No se
despegaban del reloj las empalagosas horas en aquella salvación impuesta, en
aquel escollo a su ansiada libertad eterna. El tiempo se le adhería al cuerpo y
lo impregnaba todo de una desdeñada espera perenne, pero ésta nunca era
saciada, y la aguja más chica seguía persiguiendo a la mayor para preguntarle
de quién huía.
El espíritu
imperecedero de Bartolomé le impedía caer en aquella espiral de alienación
constante, y le forzaba a aferrarse al alféizar de la cordura con vistas al
entendimiento. Ya asidua a sus diáfanos pensamientos, la intransigente certeza
de que moriría allí mismo y solo, martilleaba, insistente. la delgada cornisa
de la que pendía su juicio; guardándolo así de perderse en el laberinto de la
enajenación.
La muerte
no lo amilanaba, era la clausura, aquel último destierro en el ocaso de su
noche lo que lo apocaba cada día más a seguir luchando por no caer.
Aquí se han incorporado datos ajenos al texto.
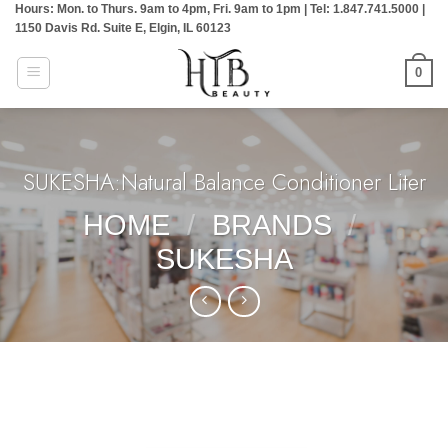
Hours: Mon. to Thurs. 9am to 4pm, Fri. 9am to 1pm | Tel: 1.847.741.5000 |
Skip
1150 Davis Rd. Suite E, Elgin, IL 60123
to
content
0
SUKESHA:Natural Balance Conditioner Liter
HOME
/
BRANDS
/
SUKESHA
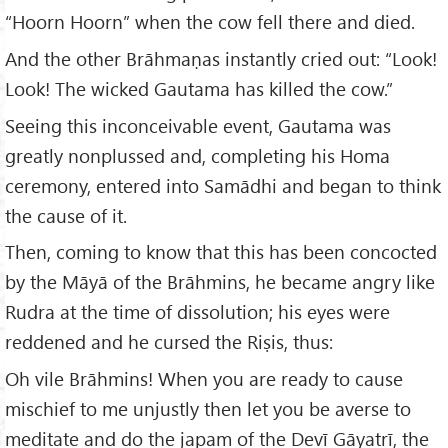
“Hoorn Hoorn” when the cow fell there and died.
And the other Brāhmaṇas instantly cried out: “Look!
Look! The wicked Gautama has killed the cow.”
Seeing this inconceivable event, Gautama was
greatly nonplussed and, completing his Homa
ceremony, entered into Samādhi and began to think
the cause of it.
Then, coming to know that this has been concocted
by the Māyā of the Brāhmins, he became angry like
Rudra at the time of dissolution; his eyes were
reddened and he cursed the Riṣis, thus:
Oh vile Brāhmins! When you are ready to cause
mischief to me unjustly then let you be averse to
meditate and do the japam of the Devī Gāyatrī, the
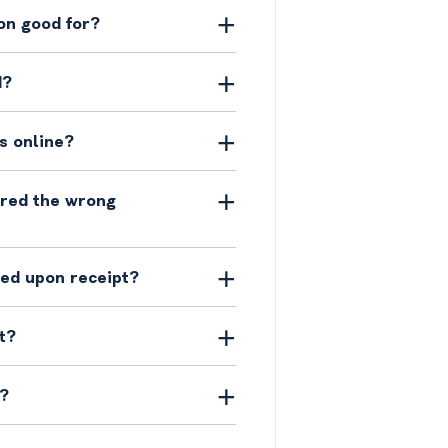
on good for?
d?
s online?
ered the wrong
ged upon receipt?
t?
y?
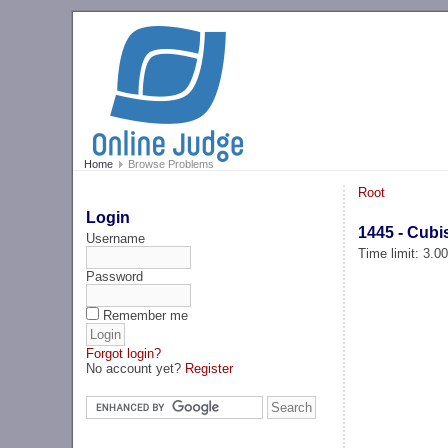
Home
Browse Problems
Root
Login
1445 - Cubi
Username
Time limit: 3.0
Password
Remember me
Forgot login?
No account yet?
Register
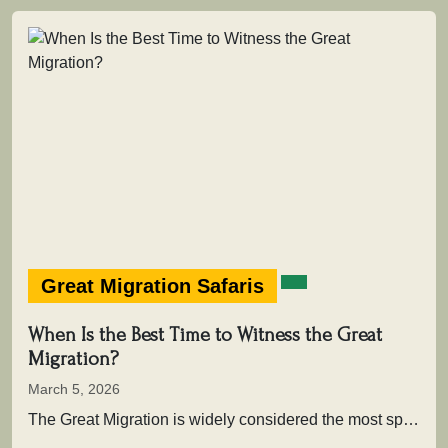
Great Migration Safaris
When Is the Best Time to Witness the Great
Migration?
March 5, 2026
The Great Migration is widely considered the most spectacular wildlife movement on Earth. Each year, more than two million wildebeest,…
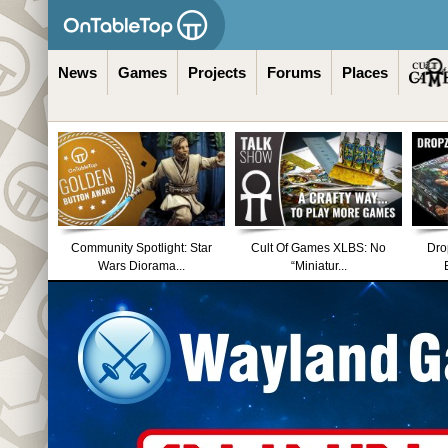
News
Games
Projects
Forums
Places
Community Spotlight: Star
Cult Of Games XLBS: No
Dro
Wars Diorama...
“Miniatur...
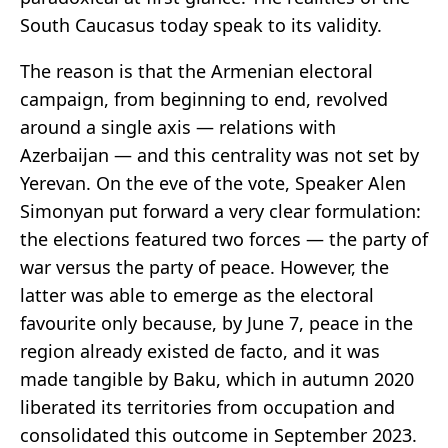
South Caucasus today speak to its validity.
The reason is that the Armenian electoral
campaign, from beginning to end, revolved
around a single axis — relations with
Azerbaijan — and this centrality was not set by
Yerevan. On the eve of the vote, Speaker Alen
Simonyan put forward a very clear formulation:
the elections featured two forces — the party of
war versus the party of peace. However, the
latter was able to emerge as the electoral
favourite only because, by June 7, peace in the
region already existed de facto, and it was
made tangible by Baku, which in autumn 2020
liberated its territories from occupation and
consolidated this outcome in September 2023.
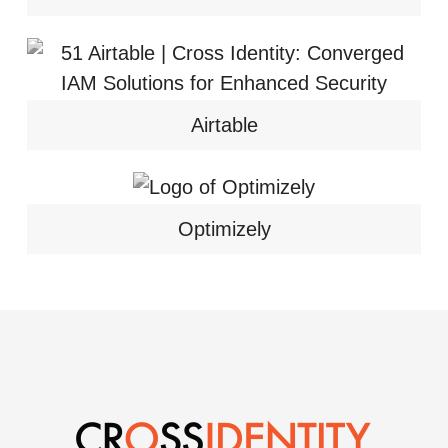
Airtable
Optimizely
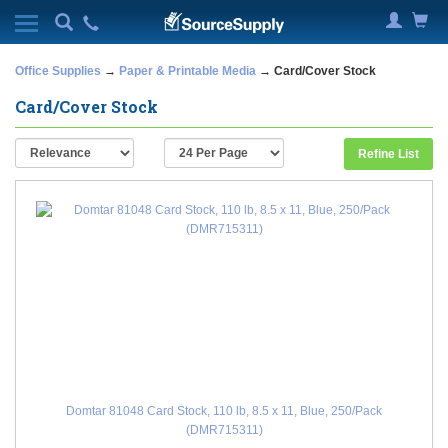
Office Supplies
→
Paper & Printable Media
→ Card/Cover Stock
Card/Cover Stock
Refine List
Domtar 81048 Card Stock, 110 lb, 8.5 x 11, Blue, 250/Pack
(DMR715311)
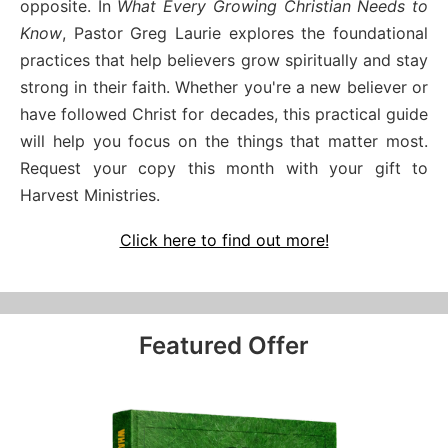
opposite. In
What Every Growing Christian Needs to
Know
, Pastor Greg Laurie explores the foundational
practices that help believers grow spiritually and stay
strong in their faith. Whether you're a new believer or
have followed Christ for decades, this practical guide
will help you focus on the things that matter most.
Request your copy this month with your gift to
Harvest Ministries.
Click here to find out more!
Featured Offer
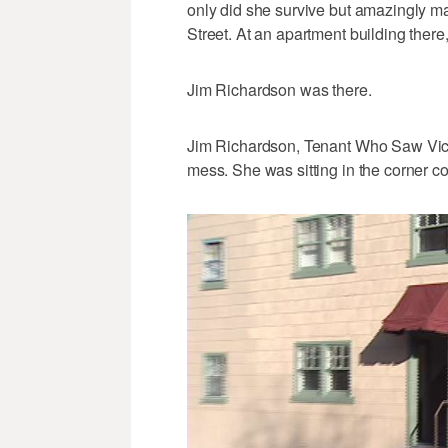
only did she survive but amazingly m
Street. At an apartment building ther
Jim Richardson was there.
Jim Richardson, Tenant Who Saw Victim
mess. She was sitting in the corner c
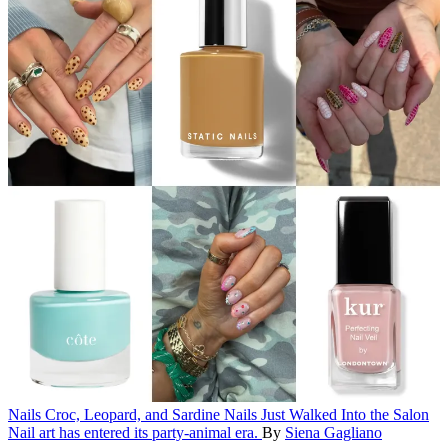
Nails
Croc, Leopard, and Sardine Nails Just Walked Into the Salon
Nail art has entered its party-animal era.
By
Siena Gagliano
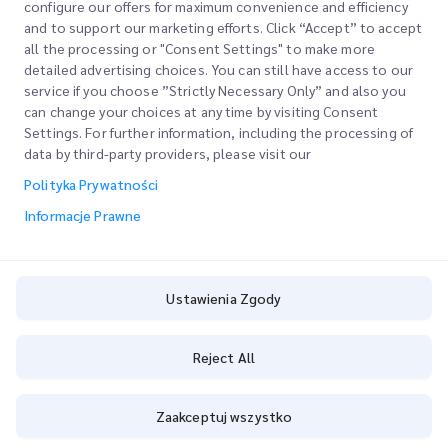
configure our offers for maximum convenience and efficiency
and to support our marketing efforts. Click “Accept” to accept
all the processing or "Consent Settings" to make more
detailed advertising choices. You can still have access to our
Szybkie Linki
service if you choose ”Strictly Necessary Only” and also you
can change your choices at any time by visiting Consent
Firma
Lokalizacje Biur
Settings. For further information, including the processing of
data by third-party providers, please visit our
Nasze Usługi
Poproś o Wycenę
O Nas
Polityka Prywatności
Logowanie Klienta
Kariera
Express customs clearance
Informacje Prawne
Rejestracja
BLOG
Śledź swoje Zamówienie
ESG
Ustawienia Zgody
Informacje Prawne
Partner Serwisowy Kanałów
Warunki Użytkowania
Reject All
Polityka Prywatności
Zaakceptuj wszystko
Ustawienia Zgody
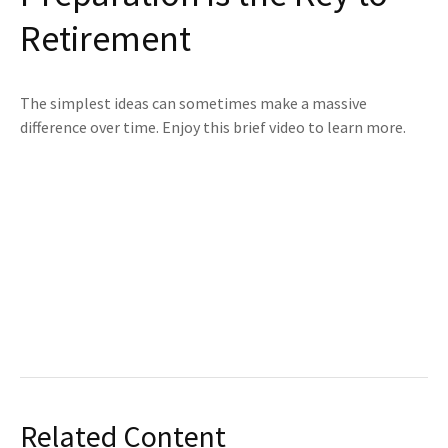
Retirement
The simplest ideas can sometimes make a massive
difference over time. Enjoy this brief video to learn more.
Related Content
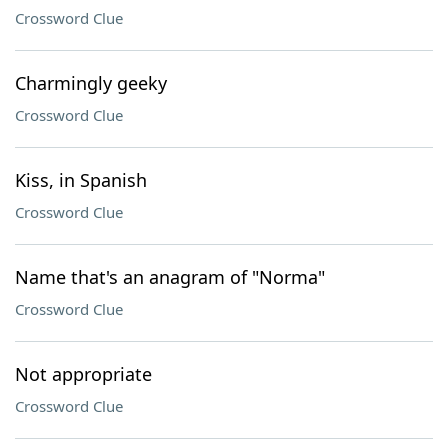
Crossword Clue
Charmingly geeky
Crossword Clue
Kiss, in Spanish
Crossword Clue
Name that's an anagram of "Norma"
Crossword Clue
Not appropriate
Crossword Clue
La falta
de una mano amiga que lo sostuviese, hacía mella, día tras día, en su ajado
cuerpo, haciéndole dudar de todo lo que hasta aquel entonces habían sido
inamovibles sentencias.
El titubeo
era imperdonable, era la certidumbre la que le restaba cierta
untuosidad al reloj y propiciaba un aumento de sus fuerzas recordándole lo
que nunca debió olvidar, que un día más es un día menos.